§ Your goal:
Below are some records; output exactly the lines from the line with "anos passados na" to the line with "iPad mini（第5世代）", both ends kept, and nothing more.

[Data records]

+ + +

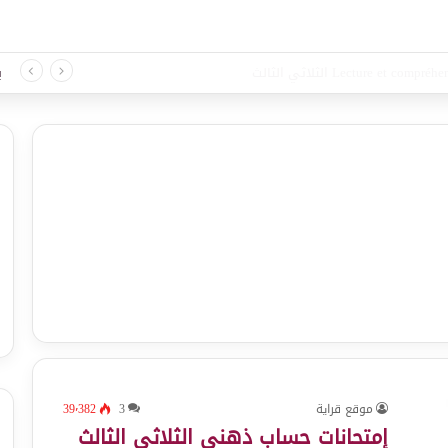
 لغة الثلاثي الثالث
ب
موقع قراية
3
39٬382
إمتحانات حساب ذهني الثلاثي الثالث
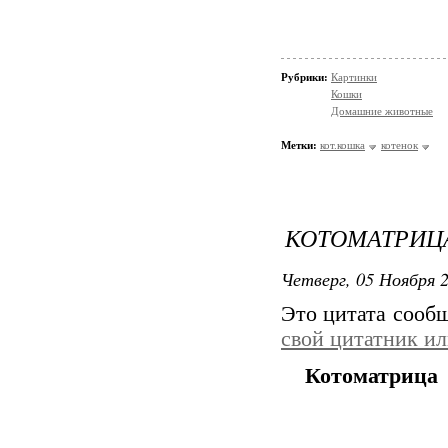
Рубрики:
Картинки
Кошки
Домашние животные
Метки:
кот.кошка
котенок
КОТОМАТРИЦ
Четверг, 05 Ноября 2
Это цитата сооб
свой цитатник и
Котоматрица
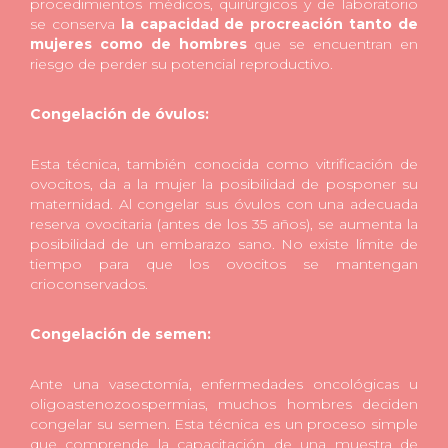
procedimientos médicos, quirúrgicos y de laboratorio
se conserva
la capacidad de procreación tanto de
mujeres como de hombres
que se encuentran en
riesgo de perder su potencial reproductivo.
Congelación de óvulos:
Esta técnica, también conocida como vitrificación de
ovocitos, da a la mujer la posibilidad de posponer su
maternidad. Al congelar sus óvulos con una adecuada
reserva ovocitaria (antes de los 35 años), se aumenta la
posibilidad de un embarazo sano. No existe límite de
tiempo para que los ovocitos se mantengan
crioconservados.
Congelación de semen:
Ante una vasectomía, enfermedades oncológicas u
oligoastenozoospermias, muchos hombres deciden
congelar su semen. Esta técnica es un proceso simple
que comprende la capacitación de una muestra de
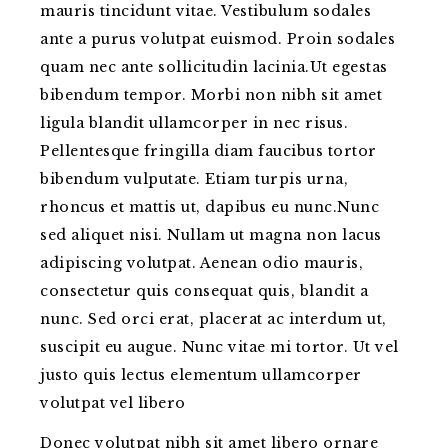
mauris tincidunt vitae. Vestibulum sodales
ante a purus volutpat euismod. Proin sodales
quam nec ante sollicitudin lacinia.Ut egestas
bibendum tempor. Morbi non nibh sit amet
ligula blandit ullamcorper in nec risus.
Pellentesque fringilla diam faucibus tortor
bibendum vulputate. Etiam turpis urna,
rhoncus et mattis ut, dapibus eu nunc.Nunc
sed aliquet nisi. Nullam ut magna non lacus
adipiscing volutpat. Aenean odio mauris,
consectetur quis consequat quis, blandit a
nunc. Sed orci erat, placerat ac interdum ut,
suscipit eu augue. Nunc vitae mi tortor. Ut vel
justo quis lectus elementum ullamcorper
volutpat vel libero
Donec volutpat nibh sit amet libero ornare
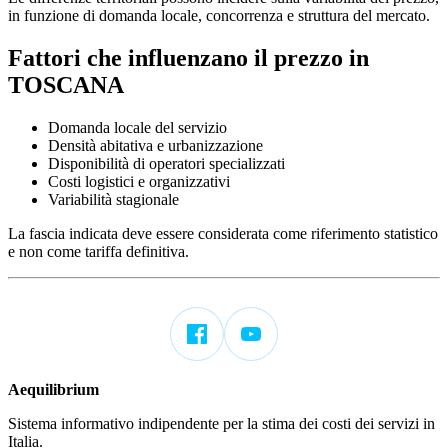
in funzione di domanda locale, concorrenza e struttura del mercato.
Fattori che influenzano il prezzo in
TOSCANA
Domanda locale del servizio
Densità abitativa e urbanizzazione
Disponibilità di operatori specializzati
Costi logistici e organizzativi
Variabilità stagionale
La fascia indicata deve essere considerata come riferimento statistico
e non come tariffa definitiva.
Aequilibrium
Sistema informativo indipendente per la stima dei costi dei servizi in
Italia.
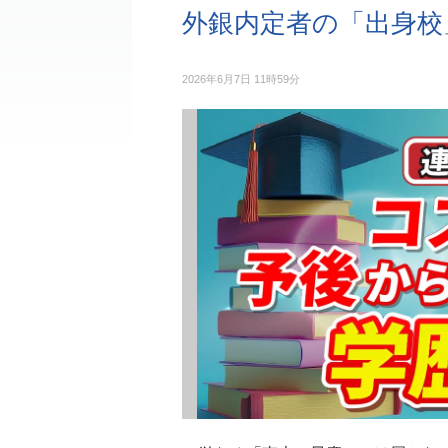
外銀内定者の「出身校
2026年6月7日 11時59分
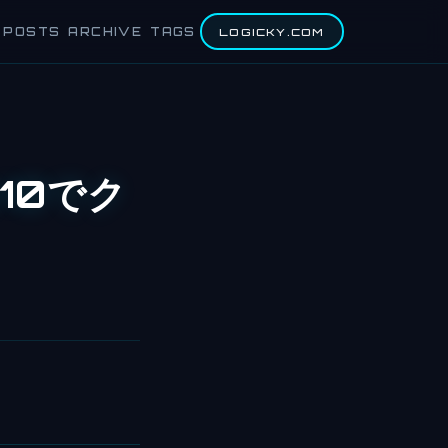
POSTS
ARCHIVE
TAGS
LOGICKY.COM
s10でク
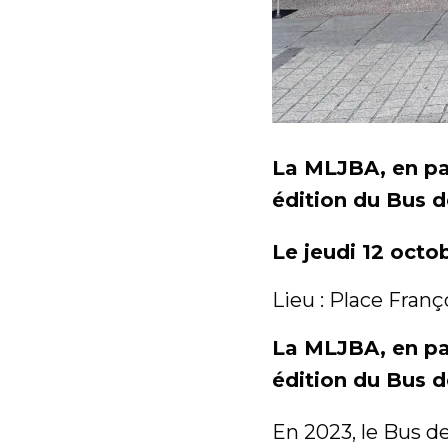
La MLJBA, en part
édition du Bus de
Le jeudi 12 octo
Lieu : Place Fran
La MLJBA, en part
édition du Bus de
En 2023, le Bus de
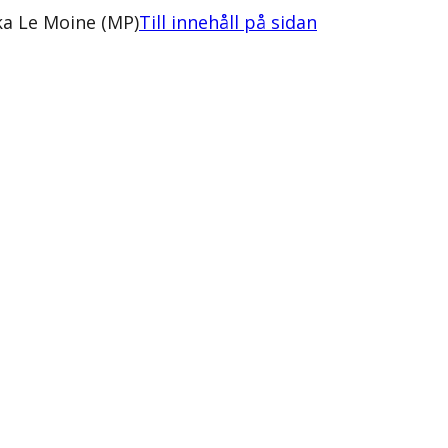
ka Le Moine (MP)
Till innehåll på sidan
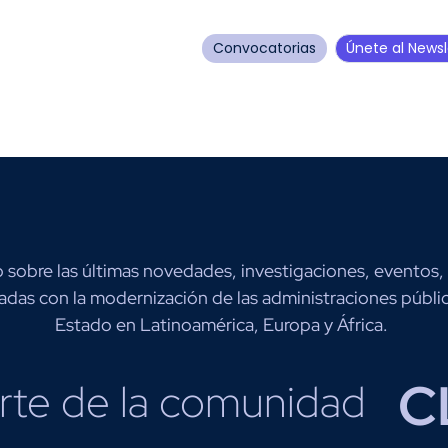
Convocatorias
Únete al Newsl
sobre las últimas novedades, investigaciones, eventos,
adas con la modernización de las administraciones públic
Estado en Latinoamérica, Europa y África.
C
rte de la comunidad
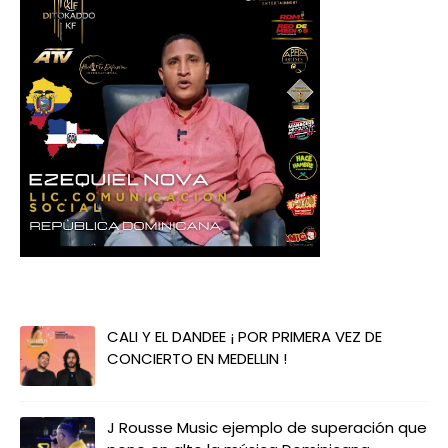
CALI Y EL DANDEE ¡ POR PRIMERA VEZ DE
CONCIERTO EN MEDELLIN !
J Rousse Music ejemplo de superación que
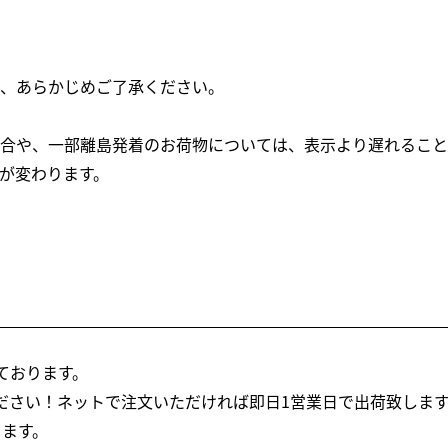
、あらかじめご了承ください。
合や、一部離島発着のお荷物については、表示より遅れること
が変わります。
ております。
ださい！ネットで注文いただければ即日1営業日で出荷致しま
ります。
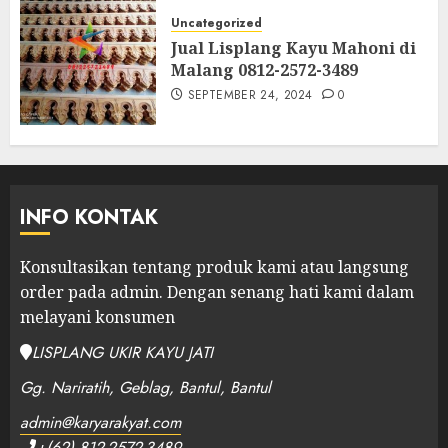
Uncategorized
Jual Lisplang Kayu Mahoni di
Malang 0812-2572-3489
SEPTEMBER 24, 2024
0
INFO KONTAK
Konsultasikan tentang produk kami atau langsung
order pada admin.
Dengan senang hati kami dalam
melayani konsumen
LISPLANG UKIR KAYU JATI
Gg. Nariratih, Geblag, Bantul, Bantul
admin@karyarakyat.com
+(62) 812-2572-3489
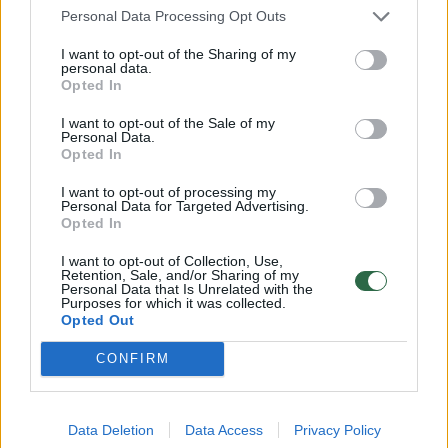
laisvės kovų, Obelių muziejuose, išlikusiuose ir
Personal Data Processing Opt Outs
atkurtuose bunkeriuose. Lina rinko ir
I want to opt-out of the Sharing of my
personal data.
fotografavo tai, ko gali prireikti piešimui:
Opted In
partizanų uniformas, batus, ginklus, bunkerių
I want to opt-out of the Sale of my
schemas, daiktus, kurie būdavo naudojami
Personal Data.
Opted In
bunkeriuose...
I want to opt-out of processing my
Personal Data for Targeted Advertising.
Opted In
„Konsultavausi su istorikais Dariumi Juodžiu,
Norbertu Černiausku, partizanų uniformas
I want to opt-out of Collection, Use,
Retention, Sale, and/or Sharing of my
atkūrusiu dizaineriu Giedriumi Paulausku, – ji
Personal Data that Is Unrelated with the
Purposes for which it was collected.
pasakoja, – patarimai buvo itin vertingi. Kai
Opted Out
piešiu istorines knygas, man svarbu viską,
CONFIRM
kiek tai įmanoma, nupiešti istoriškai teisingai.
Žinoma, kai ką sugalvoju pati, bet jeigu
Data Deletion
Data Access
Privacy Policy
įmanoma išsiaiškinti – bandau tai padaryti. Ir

+ + +

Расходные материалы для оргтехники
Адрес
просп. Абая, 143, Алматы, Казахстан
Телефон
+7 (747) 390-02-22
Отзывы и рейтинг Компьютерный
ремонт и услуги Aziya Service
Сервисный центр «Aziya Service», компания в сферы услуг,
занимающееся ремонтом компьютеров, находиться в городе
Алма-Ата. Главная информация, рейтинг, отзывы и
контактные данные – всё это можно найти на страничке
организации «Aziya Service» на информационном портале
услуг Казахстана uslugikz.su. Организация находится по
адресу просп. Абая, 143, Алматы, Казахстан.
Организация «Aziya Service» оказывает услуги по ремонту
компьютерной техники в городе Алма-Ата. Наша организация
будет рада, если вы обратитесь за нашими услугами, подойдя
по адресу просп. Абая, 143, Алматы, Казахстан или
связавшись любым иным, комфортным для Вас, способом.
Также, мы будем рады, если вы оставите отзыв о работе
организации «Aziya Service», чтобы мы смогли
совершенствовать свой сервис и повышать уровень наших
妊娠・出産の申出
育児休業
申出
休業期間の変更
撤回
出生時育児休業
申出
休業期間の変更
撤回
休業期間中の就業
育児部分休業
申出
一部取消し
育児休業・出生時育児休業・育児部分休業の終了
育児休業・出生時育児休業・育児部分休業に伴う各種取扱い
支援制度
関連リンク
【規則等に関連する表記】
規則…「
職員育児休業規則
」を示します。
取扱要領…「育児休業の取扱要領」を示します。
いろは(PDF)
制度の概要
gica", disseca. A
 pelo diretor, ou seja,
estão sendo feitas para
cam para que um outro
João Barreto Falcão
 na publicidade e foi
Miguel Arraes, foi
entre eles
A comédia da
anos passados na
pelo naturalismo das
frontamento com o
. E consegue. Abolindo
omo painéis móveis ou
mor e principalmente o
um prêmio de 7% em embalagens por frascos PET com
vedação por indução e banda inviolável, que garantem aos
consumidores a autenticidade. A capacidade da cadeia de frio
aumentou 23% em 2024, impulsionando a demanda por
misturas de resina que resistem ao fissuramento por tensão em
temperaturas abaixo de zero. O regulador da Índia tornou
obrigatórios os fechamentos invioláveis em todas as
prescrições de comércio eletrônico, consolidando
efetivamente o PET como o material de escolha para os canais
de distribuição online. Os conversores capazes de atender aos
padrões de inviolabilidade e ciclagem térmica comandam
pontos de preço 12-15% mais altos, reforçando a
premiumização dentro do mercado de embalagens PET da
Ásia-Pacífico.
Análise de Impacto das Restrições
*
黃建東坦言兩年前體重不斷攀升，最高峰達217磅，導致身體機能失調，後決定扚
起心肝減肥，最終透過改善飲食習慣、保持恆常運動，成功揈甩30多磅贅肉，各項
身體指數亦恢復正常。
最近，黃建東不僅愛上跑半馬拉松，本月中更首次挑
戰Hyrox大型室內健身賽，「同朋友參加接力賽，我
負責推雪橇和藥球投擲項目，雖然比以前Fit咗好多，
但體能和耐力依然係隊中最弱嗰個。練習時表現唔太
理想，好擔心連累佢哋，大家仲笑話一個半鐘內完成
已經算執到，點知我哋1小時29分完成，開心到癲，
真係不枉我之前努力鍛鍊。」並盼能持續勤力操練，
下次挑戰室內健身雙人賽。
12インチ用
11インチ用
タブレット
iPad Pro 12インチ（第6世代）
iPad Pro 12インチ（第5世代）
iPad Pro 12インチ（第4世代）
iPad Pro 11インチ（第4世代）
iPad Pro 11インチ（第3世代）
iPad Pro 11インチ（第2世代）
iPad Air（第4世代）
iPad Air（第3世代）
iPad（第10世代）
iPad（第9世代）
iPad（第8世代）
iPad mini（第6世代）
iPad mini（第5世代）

+ + +

§ Solution to this task:
anos passados na
pelo naturalismo das
frontamento com o
. E consegue. Abolindo
omo painéis móveis ou
mor e principalmente o
um prêmio de 7% em embalagens por frascos PET com
vedação por indução e banda inviolável, que garantem aos
consumidores a autenticidade. A capacidade da cadeia de frio
aumentou 23% em 2024, impulsionando a demanda por
misturas de resina que resistem ao fissuramento por tensão em
temperaturas abaixo de zero. O regulador da Índia tornou
obrigatórios os fechamentos invioláveis em todas as
prescrições de comércio eletrônico, consolidando
efetivamente o PET como o material de escolha para os canais
de distribuição online. Os conversores capazes de atender aos
padrões de inviolabilidade e ciclagem térmica comandam
pontos de preço 12-15% mais altos, reforçando a
premiumização dentro do mercado de embalagens PET da
Ásia-Pacífico.
Análise de Impacto das Restrições
*
黃建東坦言兩年前體重不斷攀升，最高峰達217磅，導致身體機能失調，後決定扚
起心肝減肥，最終透過改善飲食習慣、保持恆常運動，成功揈甩30多磅贅肉，各項
身體指數亦恢復正常。
最近，黃建東不僅愛上跑半馬拉松，本月中更首次挑
戰Hyrox大型室內健身賽，「同朋友參加接力賽，我
負責推雪橇和藥球投擲項目，雖然比以前Fit咗好多，
但體能和耐力依然係隊中最弱嗰個。練習時表現唔太
理想，好擔心連累佢哋，大家仲笑話一個半鐘內完成
已經算執到，點知我哋1小時29分完成，開心到癲，
真係不枉我之前努力鍛鍊。」並盼能持續勤力操練，
下次挑戰室內健身雙人賽。
12インチ用
11インチ用
タブレット
iPad Pro 12インチ（第6世代）
iPad Pro 12インチ（第5世代）
iPad Pro 12インチ（第4世代）
iPad Pro 11インチ（第4世代）
iPad Pro 11インチ（第3世代）
iPad Pro 11インチ（第2世代）
iPad Air（第4世代）
iPad Air（第3世代）
iPad（第10世代）
iPad（第9世代）
iPad（第8世代）
iPad mini（第6世代）
iPad mini（第5世代）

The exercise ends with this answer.